Task goal » The answer is a single number: the count of lines in the records below that contain the word "oppressione".
====
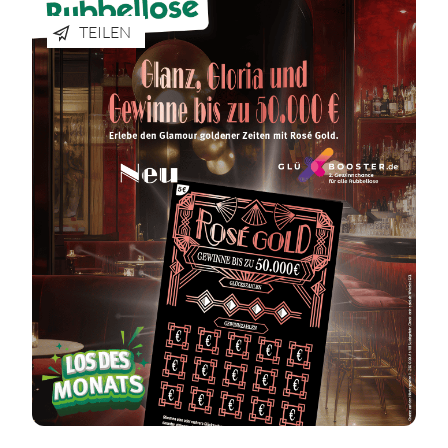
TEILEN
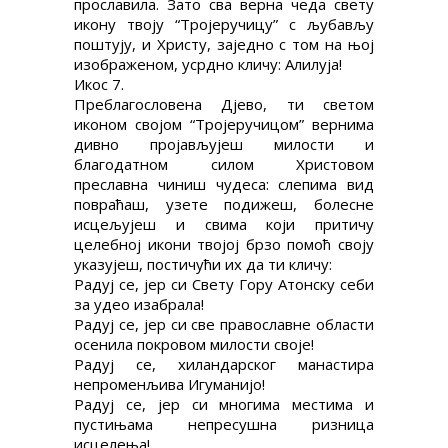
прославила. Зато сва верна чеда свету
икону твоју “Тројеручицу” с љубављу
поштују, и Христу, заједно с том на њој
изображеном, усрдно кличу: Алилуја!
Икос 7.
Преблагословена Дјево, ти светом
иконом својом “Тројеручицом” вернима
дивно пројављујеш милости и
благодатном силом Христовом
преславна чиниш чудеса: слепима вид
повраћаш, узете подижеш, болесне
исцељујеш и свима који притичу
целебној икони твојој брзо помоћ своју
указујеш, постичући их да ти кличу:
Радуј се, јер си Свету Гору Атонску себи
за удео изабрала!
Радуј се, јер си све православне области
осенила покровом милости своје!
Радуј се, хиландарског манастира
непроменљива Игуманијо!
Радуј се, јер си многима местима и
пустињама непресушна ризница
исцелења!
====
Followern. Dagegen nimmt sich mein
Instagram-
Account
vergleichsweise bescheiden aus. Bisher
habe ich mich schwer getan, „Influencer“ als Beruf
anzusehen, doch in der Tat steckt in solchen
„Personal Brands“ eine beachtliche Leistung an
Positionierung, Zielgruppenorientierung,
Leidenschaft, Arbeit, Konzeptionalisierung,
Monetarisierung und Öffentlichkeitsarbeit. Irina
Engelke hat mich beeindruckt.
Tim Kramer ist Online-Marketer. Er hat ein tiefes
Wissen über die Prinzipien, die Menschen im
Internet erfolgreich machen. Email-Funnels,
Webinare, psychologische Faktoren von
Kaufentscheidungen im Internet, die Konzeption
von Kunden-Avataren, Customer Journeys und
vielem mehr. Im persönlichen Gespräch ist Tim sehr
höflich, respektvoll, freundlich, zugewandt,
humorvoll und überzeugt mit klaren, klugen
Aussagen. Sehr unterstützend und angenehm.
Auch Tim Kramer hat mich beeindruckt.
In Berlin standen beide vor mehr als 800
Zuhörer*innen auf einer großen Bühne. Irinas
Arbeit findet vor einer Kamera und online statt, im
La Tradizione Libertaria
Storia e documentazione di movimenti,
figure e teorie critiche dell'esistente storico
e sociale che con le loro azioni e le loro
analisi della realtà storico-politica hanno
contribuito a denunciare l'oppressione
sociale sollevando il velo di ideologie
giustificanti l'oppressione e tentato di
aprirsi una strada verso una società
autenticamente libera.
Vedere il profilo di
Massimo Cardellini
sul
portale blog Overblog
====
Answer to this problem » 2